Vado in uno dei club migliori del mondo ma non lascio la Nazionale”

 

Il fuoriclasse capitano della Nazionale Italiana Campione d’Europa si prepara a vivere una nuova avventura nella Liga Spagnola, con una società che vuole vincere tutto: “Il Pozo vuole interrompere il digiuno: avventura stimolante”

Murcia (Spagna) – Ne è passata di acqua sotto i ponti dal lontano 2005, quando un ambizioso e smaliziato ragazzino poco più che diciottenne faceva il suo debutto in Nazionale Under 21 a Conversano, lasciando tutti a bocca aperta per la naturalezza con cui si era inserito nei meccanismi degli azzurrini. Gabriel Lima da allora di strada ne ha fatta tanta, un predestinato si diceva, che ha avuto il merito di non montarsi mai la testa, anzi. Nel Belpaese ha fatto le fortune di Aosta, Marca, Arzignano e Asti, oltre ovviamente ad un cammino in maglia azzurra che l’ha portato qualche mese fa ad alzare la Coppa Europa al cielo con la fascia di capitano al braccio. Un onore che nella storia del futsal italiano era capitato solo a Salvatore Zaffiro a Caserta nel 2003. Sulle doti di questo ragazzino dal viso pulito e dalla straordinaria umiltà nessuno ha mai avuto dubbi, ma proprio le aspettative che il mondo del futsal avevano nei suoi confronti avrebbero potuto pesare moltissimo nel suo percorso di crescita. Ma le sue doti tecniche e caratteriali, abbinate ad intelligenza e tanta determinazione, lo hanno portato a rispettare le attese: oggi è uno dei giocatori più forti del mondo, è il leader indiscusso della nazionale azzurra, e da pochi giorni ha iniziato la sua nuova avventura con la maglia di una delle squadre più forti e blasonate del mondo, il Pozo Murcia. Certo, da un lato il campionato italiano ha perso una delle sue stelle più luminose, ma dall’altro non si può negare che sarebbe stato davvero un crimine impedire a Gabriel di misurarsi coi più forti giocatori del mondo, nel campionato più competitivo del mondo. Con il fuoriclasse azzurro abbiamo voluto realizzare questa lunga intervista, nella quale ripercorriamo un percorso di quasi dieci anni che lo trasformato da ragazzino a uomo, da promessa a campione affermato.

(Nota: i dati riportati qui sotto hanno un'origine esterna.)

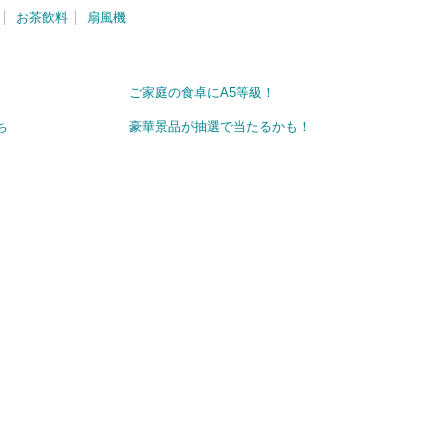
お茶飲料
扇風機
ご家庭の食卓にA5等級！
ち
豪華景品が抽選で当たるかも！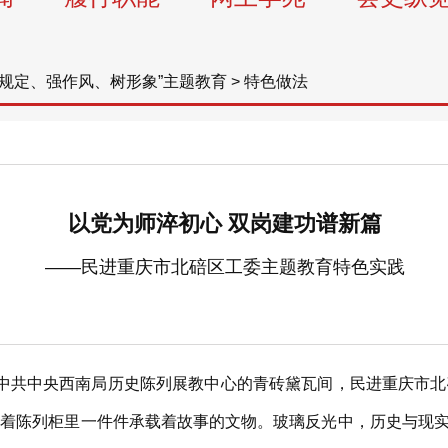
学规定、强作风、树形象”主题教育
>
特色做法
以党为师淬初心 双岗建功谱新篇
——民进重庆市北碚区工委主题教育特色实践
共中央西南局历史陈列展教中心的青砖黛瓦间，民进重庆市北碚
看着陈列柜里一件件承载着故事的文物。玻璃反光中，历史与现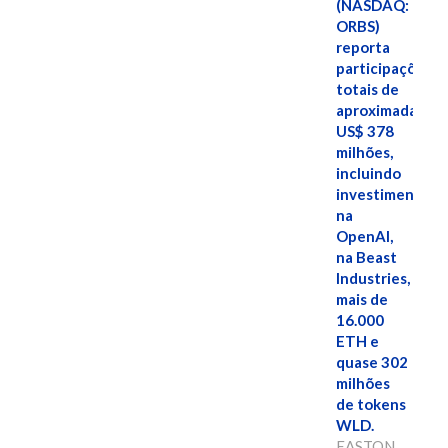
(NASDAQ:
ORBS)
reporta
participações
totais de
aproximadamen
US$ 378
milhões,
incluindo
investimentos
na
OpenAI,
na Beast
Industries,
mais de
16.000
ETH e
quase 302
milhões
de tokens
WLD.
EASTON,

Gabriel Lima, si chiude una parentesi importante della tua vita con il trasferimento al ElPozo Murcia. Ma io vorrei partire dall’inizio. Sei arrivato in Italia che eri poco più di un ragazzino: facciamo un passo indietro e dimmi quali erano le tue aspettative all’epoca?

“Ti dirò la verità: le aspettative quando sono arrivato ad Aosta nel 2004 erano prima di tutto di adattarmi alla vita lontano da casa mia, cosa non facile... E poi poter giocare in una prima squadra. Arrivavo dall'Under 16 in Brasile e poter giocare in prima squadra sarebbe stato già un grande traguardo. Poi ci sono riuscito e da lì è iniziata la mia carriera”.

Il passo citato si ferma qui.